TASK TO COMPLETE »
Would you return every line of the listing below that has "target" in it?

====================

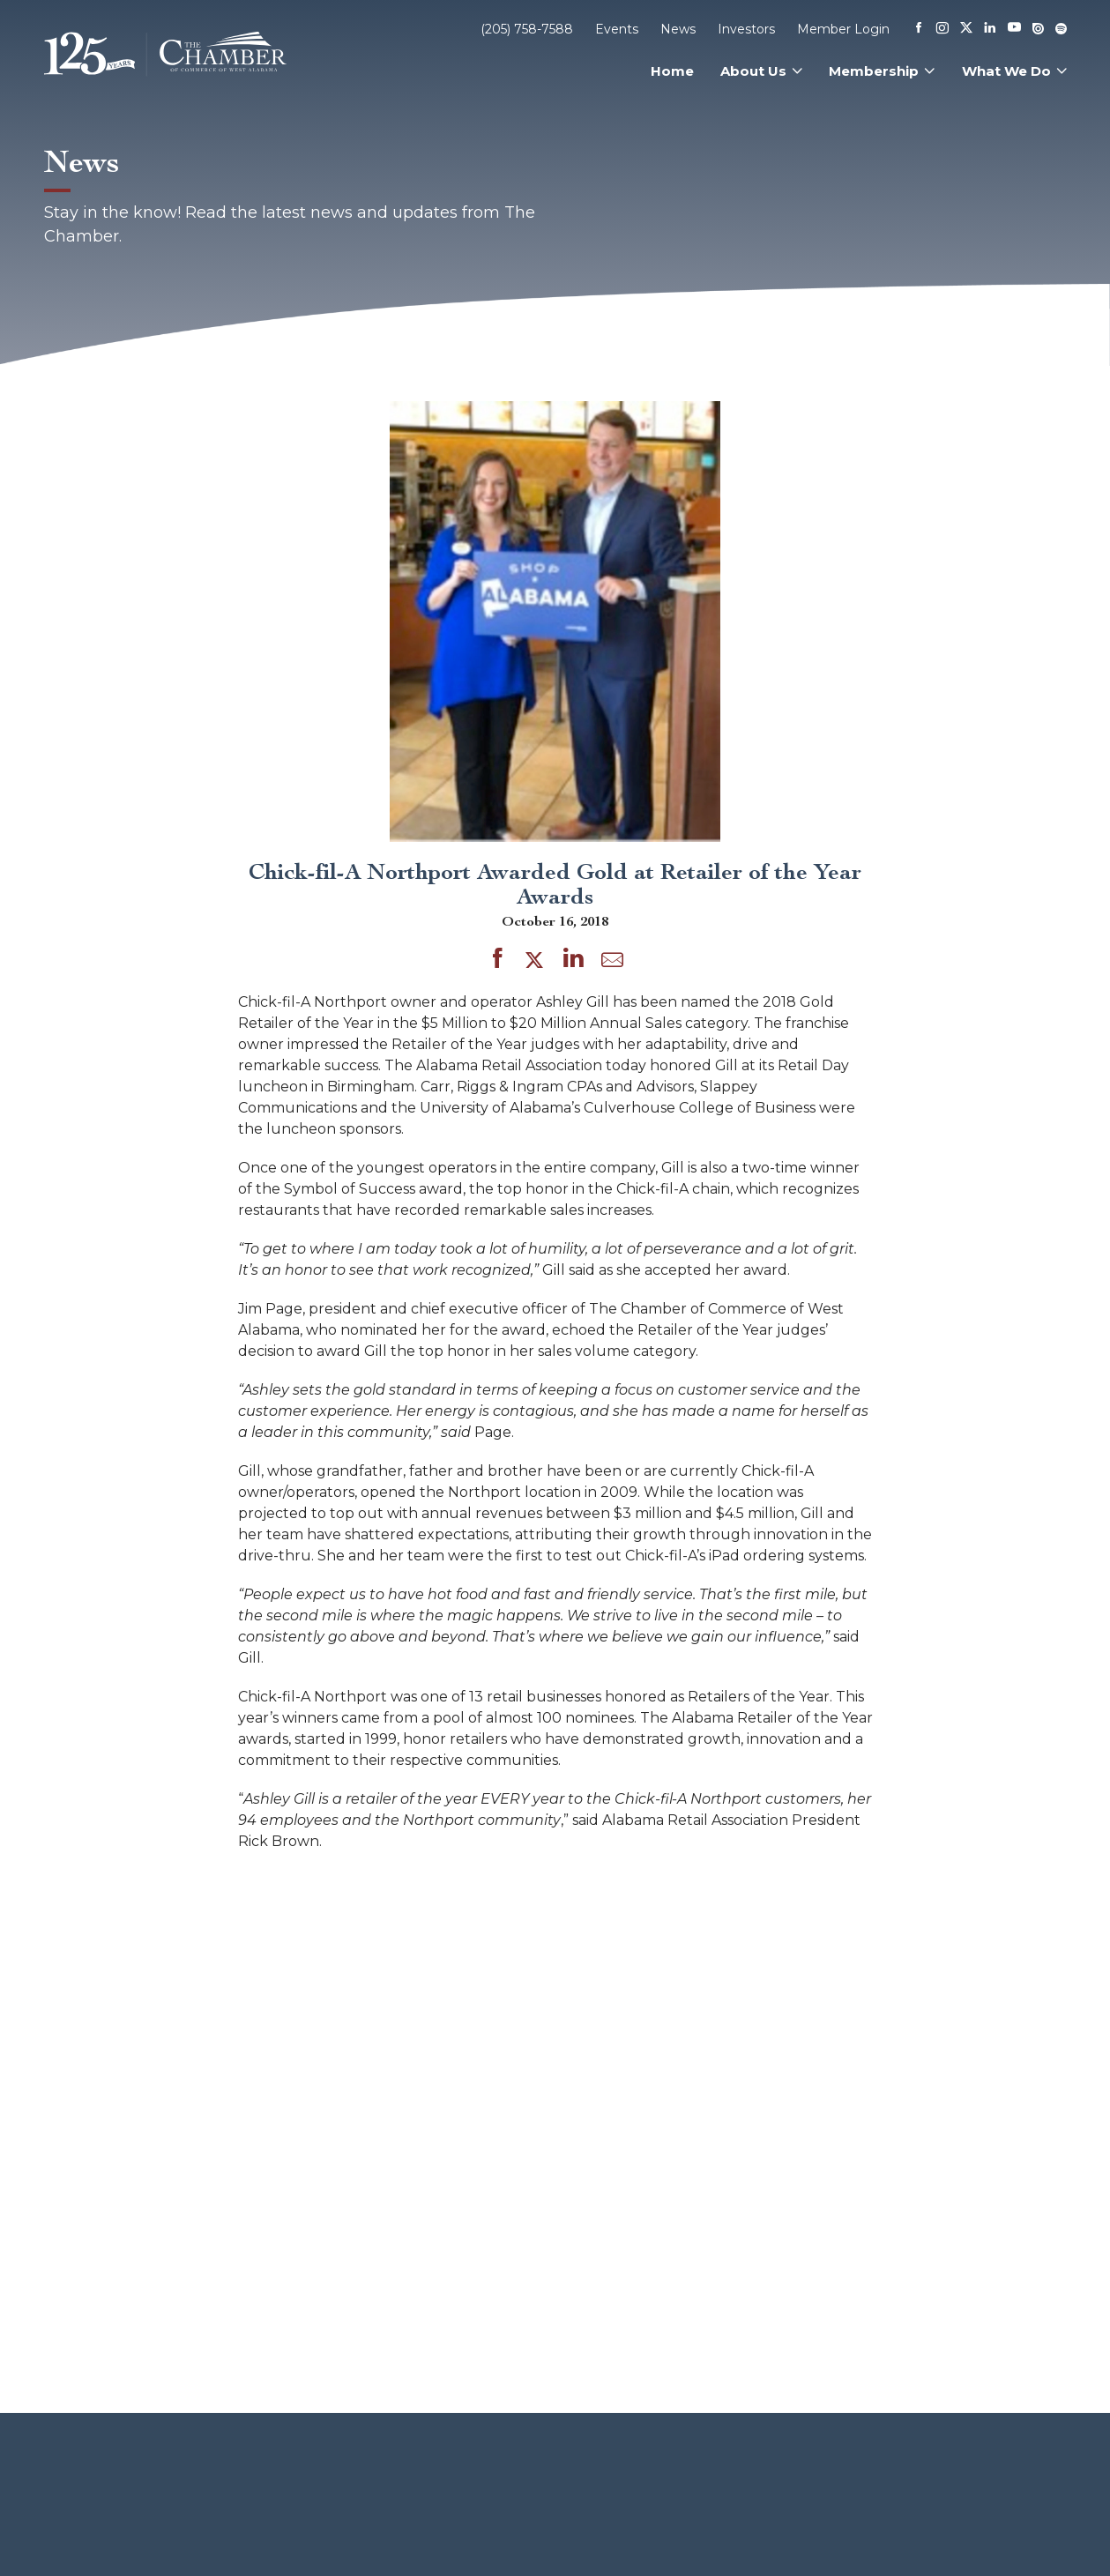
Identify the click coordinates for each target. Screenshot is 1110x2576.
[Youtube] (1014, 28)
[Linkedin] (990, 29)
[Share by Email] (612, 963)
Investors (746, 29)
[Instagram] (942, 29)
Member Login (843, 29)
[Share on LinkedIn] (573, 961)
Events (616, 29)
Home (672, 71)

====================

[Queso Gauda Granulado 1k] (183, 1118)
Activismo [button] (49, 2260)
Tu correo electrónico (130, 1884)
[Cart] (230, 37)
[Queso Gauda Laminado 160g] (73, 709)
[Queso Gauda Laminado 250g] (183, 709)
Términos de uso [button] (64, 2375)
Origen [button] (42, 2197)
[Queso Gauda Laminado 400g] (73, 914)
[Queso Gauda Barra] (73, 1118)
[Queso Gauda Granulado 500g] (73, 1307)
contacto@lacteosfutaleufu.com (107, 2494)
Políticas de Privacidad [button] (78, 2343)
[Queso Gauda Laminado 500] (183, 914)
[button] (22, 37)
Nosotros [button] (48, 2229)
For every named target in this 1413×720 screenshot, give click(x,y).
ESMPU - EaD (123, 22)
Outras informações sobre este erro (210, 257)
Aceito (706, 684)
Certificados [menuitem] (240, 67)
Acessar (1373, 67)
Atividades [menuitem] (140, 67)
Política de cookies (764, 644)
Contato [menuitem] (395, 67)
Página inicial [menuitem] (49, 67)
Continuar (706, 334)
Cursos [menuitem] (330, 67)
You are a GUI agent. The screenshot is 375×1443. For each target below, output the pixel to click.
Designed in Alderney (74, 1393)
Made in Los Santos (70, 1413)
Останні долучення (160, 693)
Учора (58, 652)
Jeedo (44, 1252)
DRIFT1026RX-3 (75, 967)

====================

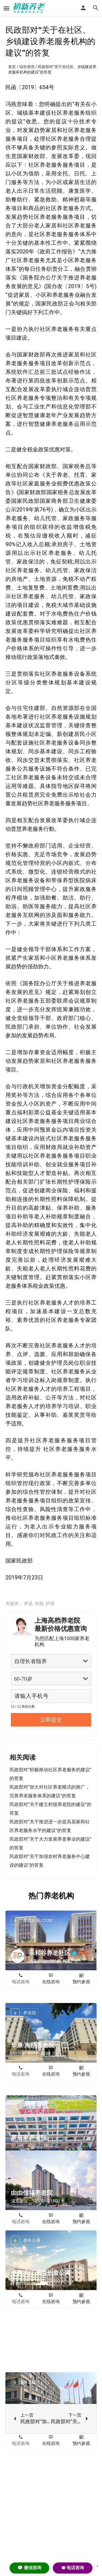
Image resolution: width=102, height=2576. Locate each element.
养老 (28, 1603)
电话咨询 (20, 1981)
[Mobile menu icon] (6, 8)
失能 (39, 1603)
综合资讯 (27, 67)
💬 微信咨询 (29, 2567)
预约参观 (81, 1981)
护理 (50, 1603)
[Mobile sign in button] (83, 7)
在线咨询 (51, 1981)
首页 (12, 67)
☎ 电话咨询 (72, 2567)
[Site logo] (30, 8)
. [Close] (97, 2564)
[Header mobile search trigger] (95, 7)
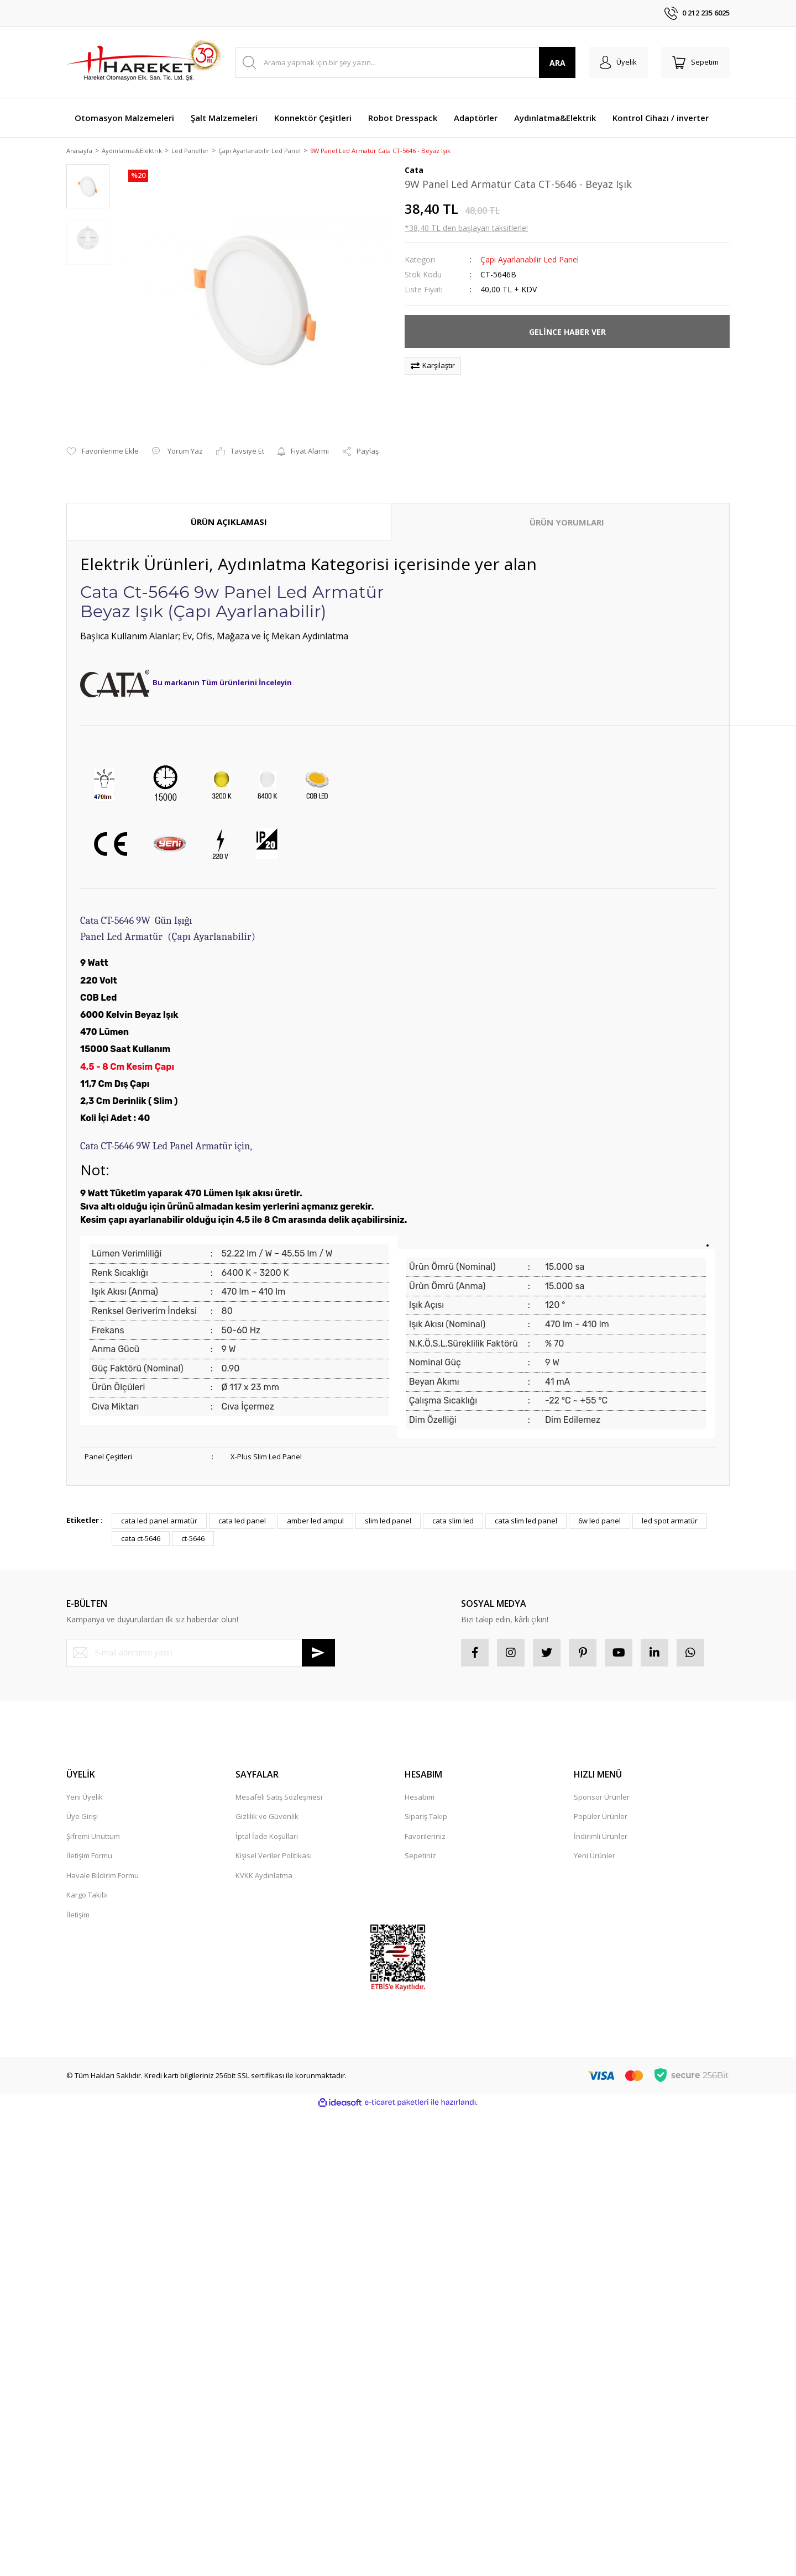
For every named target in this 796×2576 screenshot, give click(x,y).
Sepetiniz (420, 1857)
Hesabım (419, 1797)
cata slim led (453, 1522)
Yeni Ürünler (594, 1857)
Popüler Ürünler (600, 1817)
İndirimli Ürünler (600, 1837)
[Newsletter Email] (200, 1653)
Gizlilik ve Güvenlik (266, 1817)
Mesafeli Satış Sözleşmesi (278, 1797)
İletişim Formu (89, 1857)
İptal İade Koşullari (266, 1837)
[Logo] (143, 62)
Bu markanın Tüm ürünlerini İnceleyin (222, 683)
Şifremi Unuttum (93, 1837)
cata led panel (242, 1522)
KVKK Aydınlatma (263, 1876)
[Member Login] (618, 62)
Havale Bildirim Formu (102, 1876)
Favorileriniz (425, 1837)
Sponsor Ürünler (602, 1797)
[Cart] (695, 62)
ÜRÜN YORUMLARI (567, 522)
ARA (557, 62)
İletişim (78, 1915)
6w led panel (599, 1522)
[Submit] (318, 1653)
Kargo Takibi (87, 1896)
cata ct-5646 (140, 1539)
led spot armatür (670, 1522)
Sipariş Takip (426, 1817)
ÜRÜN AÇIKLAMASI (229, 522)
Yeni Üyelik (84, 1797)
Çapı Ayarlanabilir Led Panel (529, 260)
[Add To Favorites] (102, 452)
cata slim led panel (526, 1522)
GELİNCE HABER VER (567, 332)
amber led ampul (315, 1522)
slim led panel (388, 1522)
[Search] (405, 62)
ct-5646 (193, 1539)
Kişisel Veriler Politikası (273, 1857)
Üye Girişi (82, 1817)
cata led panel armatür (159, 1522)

====================

FINAL ANSWER »
Identify the click coordinates for each target. Screenshot is 1110x2576.
For every named target in this 1413×720 screenshot, give click(x,y).
You are a GUI agent. The screenshot is 375×1443. For each target below, output the pixel to click.
For every named target in this 796×2576 screenshot, give click(x,y).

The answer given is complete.